I am also seeing that gmtime() is basically broken. Here is a simple test program that shows it:
test_gmtime.c
#include <stdio.h>
#include <string.h>
#include <time.h>
void test_gmtime(void)
{
struct tm tm;
struct tm *pT = NULL;
time_t utc;
memset(&tm, 0, sizeof(tm));
tm.tm_sec = 5;
tm.tm_min = 10;
tm.tm_hour = 9;
tm.tm_mday = 8; /* Day-of-month. */
tm.tm_mon = 11 - 1; /* month 0..11 */
tm.tm_year = 2016 - 1900; /* years from 1900 */
utc = mktime(&tm);
printf("ctime = %s", ctime(&utc));
pT = gmtime(&utc);
if(pT == NULL) {
printf("NULL answer\n");
} else {
printf("gmtime = %d-%d-%d %d:%d:%d\n",
pT->tm_year + 1900,
pT->tm_mon + 1,
pT->tm_mday,
pT->tm_hour,
pT->tm_min,
pT->tm_sec);
}
}
int main()
{
test_gmtime();
return 0;
}
If you compile and run this on a normal PC (e.g. Linux here, but same for windows) it works:
gcc -Wall test_gmtime.c
./a.out
ctime = Tue Nov 8 09:10:05 2016
gmtime = 2016-11-8 9:10:5
But if run in the mded compiler on a target device (in my case DISCO_L476VG) the ctime() call works fine, but the gmtime() call is broken:
ctime = Tue Nov 8 09:10:05 2016
NULL answer
Is anyone going to explain what is wrong with the function?
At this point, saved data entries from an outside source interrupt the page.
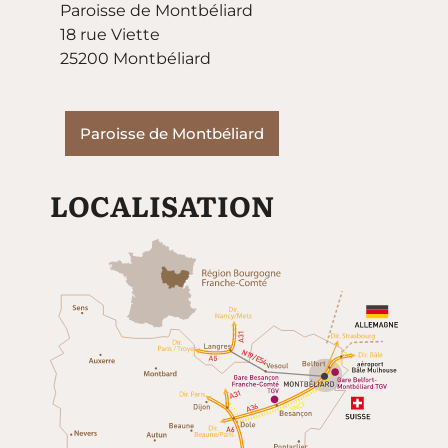
Paroisse de Montbéliard
18 rue Viette
25200 Montbéliard
Paroisse de Montbéliard
LOCALISATION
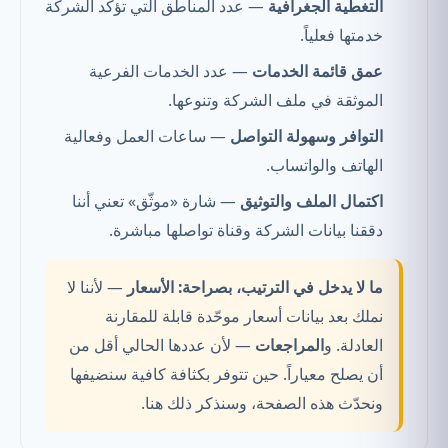
التغطية الجغرافية
— عدد المناطق التي تؤكد الشركة
خدمتها فعلياً.
عمق قائمة الخدمات
— عدد الخدمات الفرعية
الموثقة في ملف الشركة وتنوعها.
التوافر وسهولة التواصل
— ساعات العمل وفعالية
الهاتف والواتساب.
اكتمال الملف والتوثيق
— شارة «موثّق» تعني أننا
دققنا بيانات الشركة وقناة تواصلها مباشرة.
ما لا يدخل في الترتيب، بصراحة:
الأسعار
— لأننا لا
نملك بعد بيانات أسعار موحّدة قابلة للمقارنة
العادلة. و
المراجعات
— لأن عددها الحالي أقل من
أن يصلح معياراً. حين تتوفر بكثافة كافية سنضيفها
ونحدّث هذه الصفحة، وسنذكر ذلك هنا.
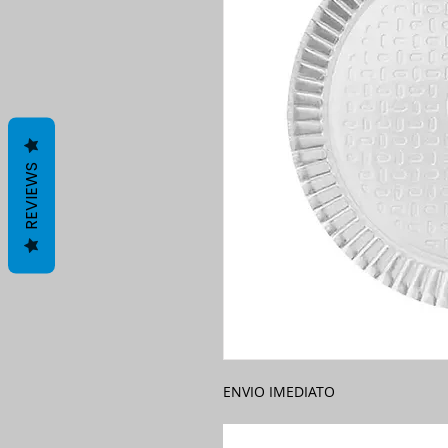
REVIEWS
ENVIO IMEDIATO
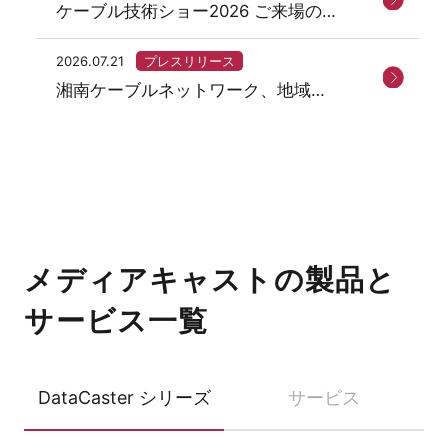
ケーブル技術ショー2026 ご来場の御
礼
2026.07.21
プレスリリース
湘南ケーブルネットワーク、地域ネ
ットサービス「まちなび」を開始
メディアキャストの製品と
サービス一覧
DataCaster シリーズ
サービス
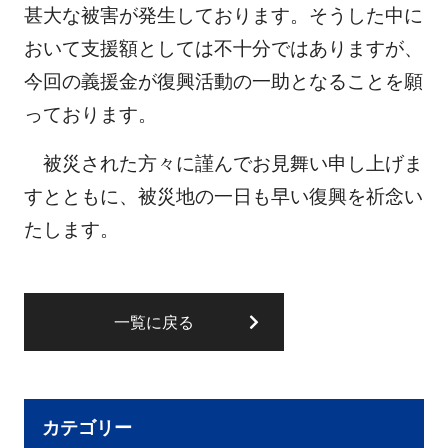
甚大な被害が発生しております。そうした中に
おいて支援額としては不十分ではありますが、
今回の義援金が復興活動の一助となることを願
っております。
被災された方々に謹んでお見舞い申し上げま
すとともに、被災地の一日も早い復興を祈念い
たします。
一覧に戻る
カテゴリー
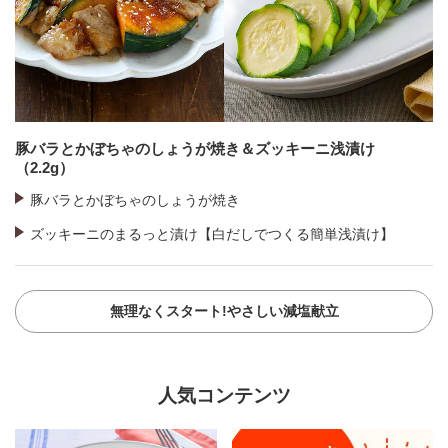
豚バラとかぼちゃのしょうが焼き＆ズッキーニ浅漬け
（2.2g）
豚バラとかぼちゃのしょうが焼き
ズッキーニのまるっと漬け【白だしでつくる簡単浅漬け】
無理なくスタート!やさしい減塩献立
人気コンテンツ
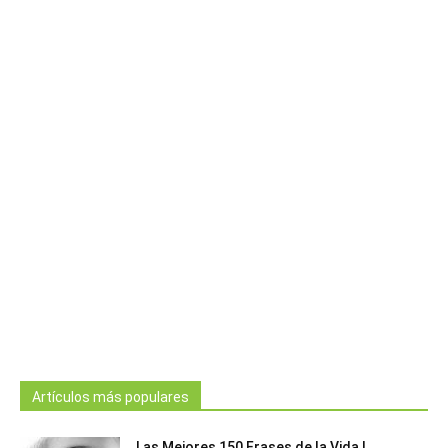
Artículos más populares
Las Mejores 150 Frases de la Vida |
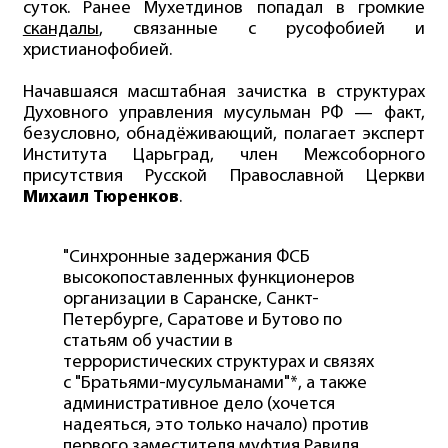
суток. Ранее Мухетдинов попадал в громкие
скандалы
, связанные с русофобией и
христианофобией.
Начавшаяся масштабная зачистка в структурах
Духовного управления мусульман РФ — факт,
безусловно, обнадёживающий, полагает эксперт
Института Царьград, член Межсоборного
присутствия Русской Православной Церкви
Михаил Тюренков
.
"Синхронные задержания ФСБ
высокопоставленных функционеров
организации в Саранске, Санкт-
Петербурге, Саратове и Бутово по
статьям об участии в
террористических структурах и связях
с "Братьями-мусульманами"*, а также
административное дело (хочется
надеяться, это только начало) против
первого заместителя муфтия Равиля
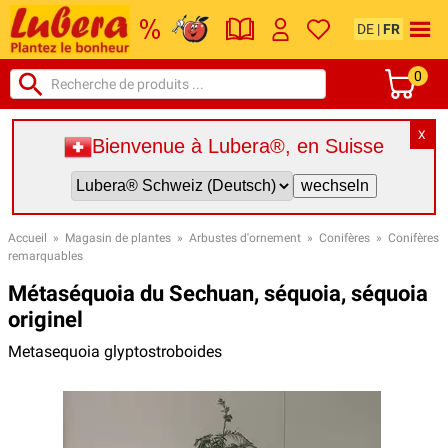
DE
|
FR
0
X
Bienvenue à Lubera®, en Suisse
Accueil
»
Magasin de plantes
»
Arbustes d'ornement
»
Conifères
»
Conifères
remarquables
Métaséquoia du Sechuan, séquoia, séquoia
originel
Metasequoia glyptostroboides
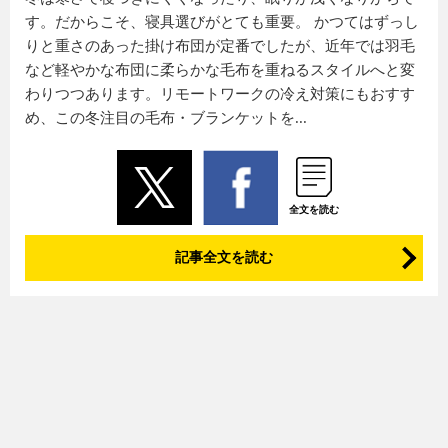
す。だからこそ、寝具選びがとても重要。 かつてはずっし
りと重さのあった掛け布団が定番でしたが、近年では羽毛
など軽やかな布団に柔らかな毛布を重ねるスタイルへと変
わりつつあります。リモートワークの冷え対策にもおすす
め、この冬注目の毛布・ブランケットを...
全文を読む
記事全文を読む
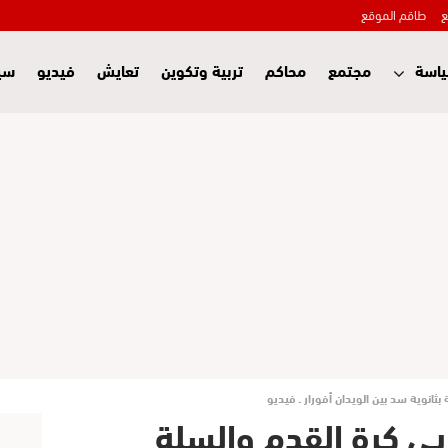
ع
طاقم الموقع
اسة
مجتمع
محاكم
تربية وتكوين
تعايش
فيديو
سي
ثانوية سد بين الويدان أفورار ـ فيديو
يي كرة القدم والسلة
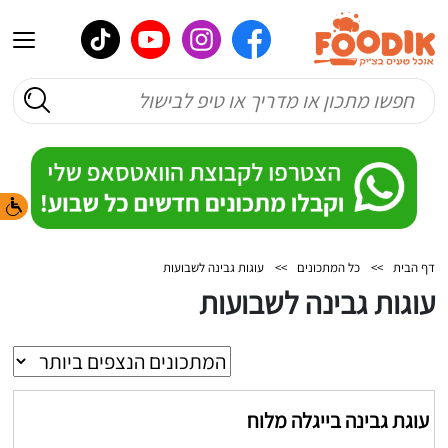
דף הבית
>>
כל המתכונים
>>
עוגות גבינה לשבועות
עוגות גבינה לשבועות
עוגת גבינה בייגלה מלוח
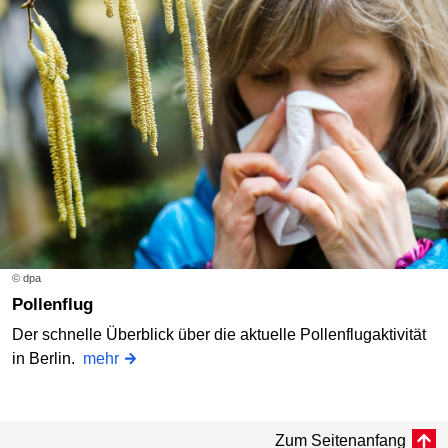
© dpa
Pollenflug
Der schnelle Überblick über die aktuelle Pollenflugaktivität
in Berlin.
mehr
Zum Seitenanfang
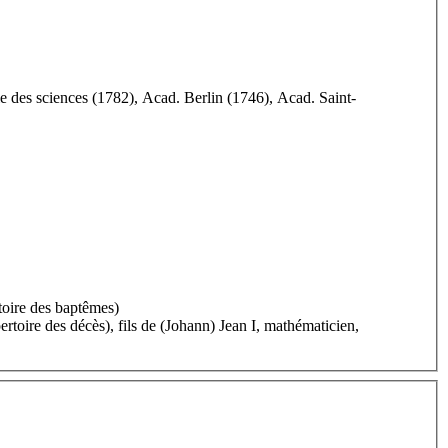
e des sciences (1782), Acad. Berlin (1746), Acad. Saint-
rtoire des baptêmes)
ertoire des décès), fils de (Johann) Jean I, mathématicien,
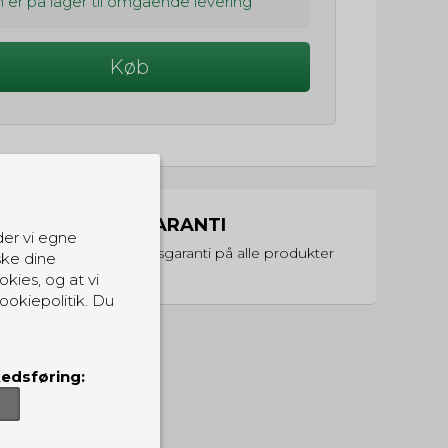
 er på lager til omgående levering
Køb
PRISGARANTI
der vi egne
Vi har prisgaranti på alle produkter
ske dine
okies, og at vi
ookiepolitik. Du
edsføring:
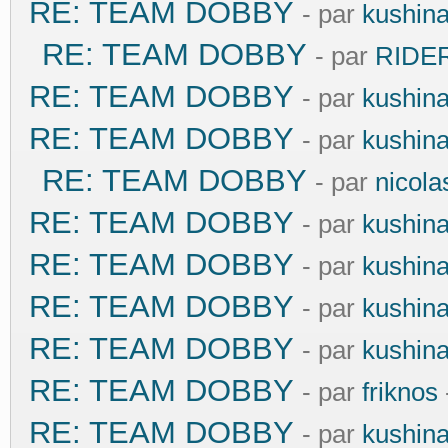
RE: TEAM DOBBY
- par
kushin
RE: TEAM DOBBY
- par
RIDE
RE: TEAM DOBBY
- par
kushin
RE: TEAM DOBBY
- par
kushin
RE: TEAM DOBBY
- par
nicola
RE: TEAM DOBBY
- par
kushin
RE: TEAM DOBBY
- par
kushin
RE: TEAM DOBBY
- par
kushin
RE: TEAM DOBBY
- par
kushin
RE: TEAM DOBBY
- par
friknos
RE: TEAM DOBBY
- par
kushin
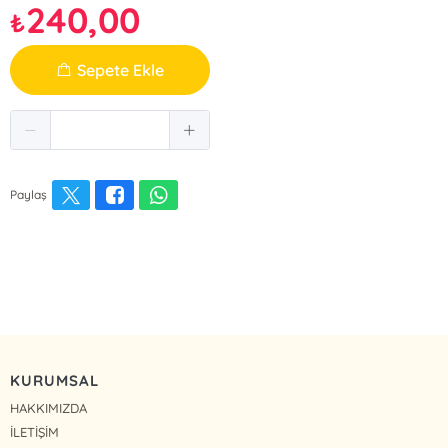
240,00
₺
Sepete Ekle
Paylaş
KURUMSAL
HAKKIMIZDA
İLETİŞİM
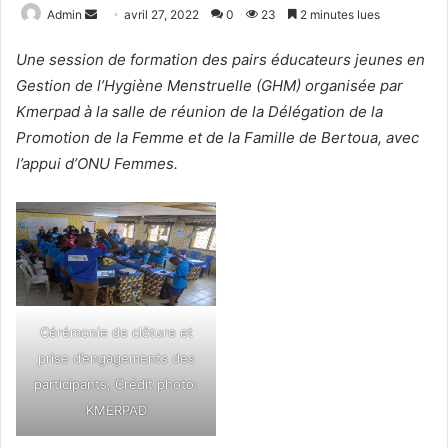
Admin
E
avril 27, 2022
0
23
2 minutes lues
n
Une session de formation des pairs éducateurs jeunes en
v
Gestion de l’Hygiène Menstruelle (GHM) organisée par
o
Kmerpad à la salle de réunion de la Délégation de la
y
e
Promotion de la Femme et de la Famille de Bertoua, avec
r
l’appui d’ONU Femmes.
u
n
c
o
u
r
r
Cérémonie de clôture et
i
prise d’engagements des
e
participants, Crédit photo:
l
KMERPAD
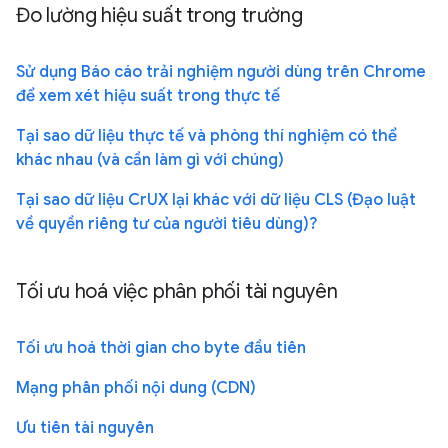
Đo lường hiệu suất trong trường
Sử dụng Báo cáo trải nghiệm người dùng trên Chrome
để xem xét hiệu suất trong thực tế
Tại sao dữ liệu thực tế và phòng thí nghiệm có thể
khác nhau (và cần làm gì với chúng)
Tại sao dữ liệu CrUX lại khác với dữ liệu CLS (Đạo luật
về quyền riêng tư của người tiêu dùng)?
Tối ưu hoá việc phân phối tài nguyên
Tối ưu hoá thời gian cho byte đầu tiên
Mạng phân phối nội dung (CDN)
Ưu tiên tài nguyên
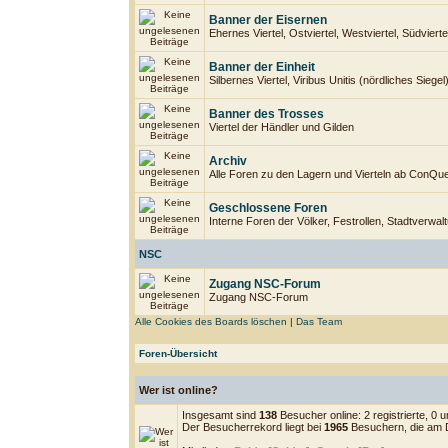
Banner der Eisernen
Ehernes Viertel, Ostviertel, Westviertel, Südviertel
Banner der Einheit
Silbernes Viertel, Viribus Unitis (nördliches Siege
Banner des Trosses
Viertel der Händler und Gilden
Archiv
Alle Foren zu den Lagern und Vierteln ab ConQu
Geschlossene Foren
Interne Foren der Völker, Festrollen, Stadtverwal
NSC
Zugang NSC-Forum
Zugang NSC-Forum
Alle Cookies des Boards löschen
|
Das Team
Foren-Übersicht
Wer ist online?
Insgesamt sind
138
Besucher online: 2 registrierte, 0
Der Besucherrekord liegt bei
1965
Besuchern, die am D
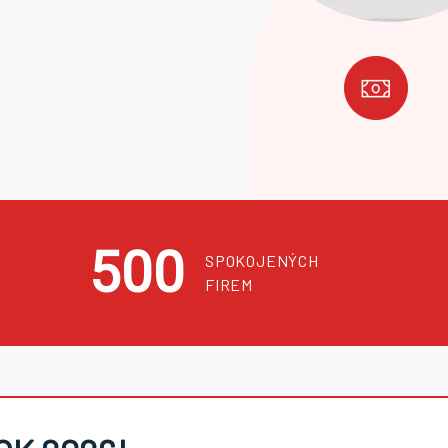
500
SPOKOJENÝCH
FIREM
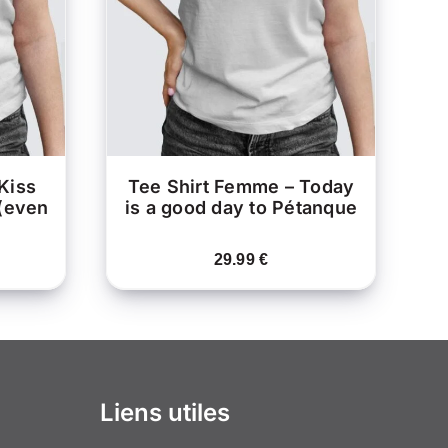
PRODUIT
PRODUIT
APERÇU
A
A
PLUSIEURS
PLUSIEURS
ARIATIONS.
VARIATIONS.
LES
LES
OPTIONS
OPTIONS
PEUVENT
PEUVENT
ÊTRE
ÊTRE
HOISIES
CHOISIES
SUR
SUR
LA
LA
Kiss
Tee Shirt Femme – Today
PAGE
PAGE
 (even
is a good day to Pétanque
DU
DU
PRODUIT
PRODUIT
29.99
€
Liens utiles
I am trying to get some time processing functions to work, and I am having difficulty getting gmtime to break a time_t value into a tm structure. I have the following code (having previously called set_time()):
This returns the text "gmtime fail, now is 1417599213". That value looks correct, so I don't understand why gmtime() is returning NULL. Have I called it properly, or is there some other setup that needs performing?